Show Up Hungry
I got off work at 7 pm and did the thing where you chase the bus a little bit but then realize you won’t make it and walk sheepishly back to the bus stop. I’m already an hour late to Sunday night singing at the Lucy Stone Cooperative, a UU affordable housing co-op in Boston. I’m still ambivalent—I could go home to Netflix and grilled cheese. I could choose predictability and warm carbs. Or I could get on the bus to this community where I was first a member of the planning team and now a board member, this place where, despite my leadership role, I still find myself questioning whether and how I belong.
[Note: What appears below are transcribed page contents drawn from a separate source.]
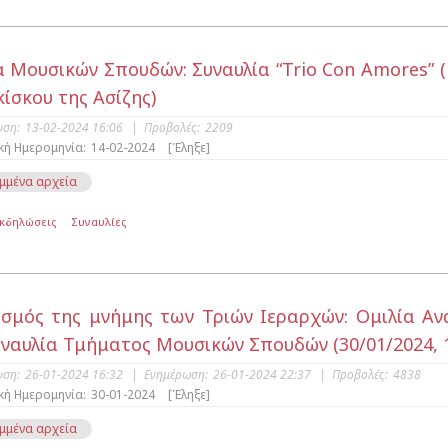
 Μουσικών Σπουδών: Συναυλία “Trio Con Amores” (1
ίσκου της Ασίζης)
υση:
13-02-2024 16:06
|
Προβολές:
2209
κή Ημερομηνία:
14-02-2024
[Έληξε]
μμένα αρχεία
Εκδηλώσεις
Συναυλίες
σμός της μνήμης των Τριών Ιεραρχών: Ομιλία Αν
υναυλία Τμήματος Μουσικών Σπουδών (30/01/2024, 1
υση:
26-01-2024 16:32
|
Ενημέρωση:
26-01-2024 22:37
|
Προβολές:
4838
κή Ημερομηνία:
30-01-2024
[Έληξε]
μμένα αρχεία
I give myself a little pep talk, reminding myself that I’m allowed to show up late and hungry and in need of a song. Reminding myself that being in community means offering care and being cared for, bringing my shiny self and my not-so-shiny self.
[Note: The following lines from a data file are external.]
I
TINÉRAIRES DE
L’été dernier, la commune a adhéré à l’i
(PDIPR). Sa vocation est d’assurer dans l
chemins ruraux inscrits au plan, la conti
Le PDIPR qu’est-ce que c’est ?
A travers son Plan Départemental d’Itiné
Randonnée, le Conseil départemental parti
When I arrive, there’s a teapot of hot water and a plate of fat dates on the table. A friend presses a bowl into my hands and there’s broccoli soup. We sing “Amazing Grace”: “The wonders of accepting love have made me whole and real.”
Community is covenant. It’s the promise of a bowl of soup and a song at the end of the day. It’s love in the form of a house on Moreland Street that has said that it doesn’t matter that I don’t live there, that I too am welcome on Sunday nights. Laid bare, it is the succor and accountability of doing that thing together that we cannot do alone.
I’ve not always been my best self in the communities I’ve loved. I’ve shirked dish duty at Lucy Stone and missed weddings in my home town. I’ve dropped out when I was needed and showed up full of pettiness and exhaustion. The wonder of accepting love is only made evident when we’re allowed to shed the shiny and let the sourness show. Our communities of spirit are only real because we show up late expecting to be fed. Because we both give and get. Because we bring our tart and our sweet, our gifts and our struggles. We need lemon in the lentils, rice vinegar in the sushi, a squeeze of lime in the chelada, and some acid in our communities. Without it, our communities are superficial. With no acid, we are one-note, monotone. Our vulnerabilities, our bits of brokenness, bring life to our relationships.
We are part of community when we show up shiny and not-so-shiny. When we ladle soup into each other’s bowls and eat it eagerly. When we bring our sour and our sweet. When we shed the shiny and show up hungry.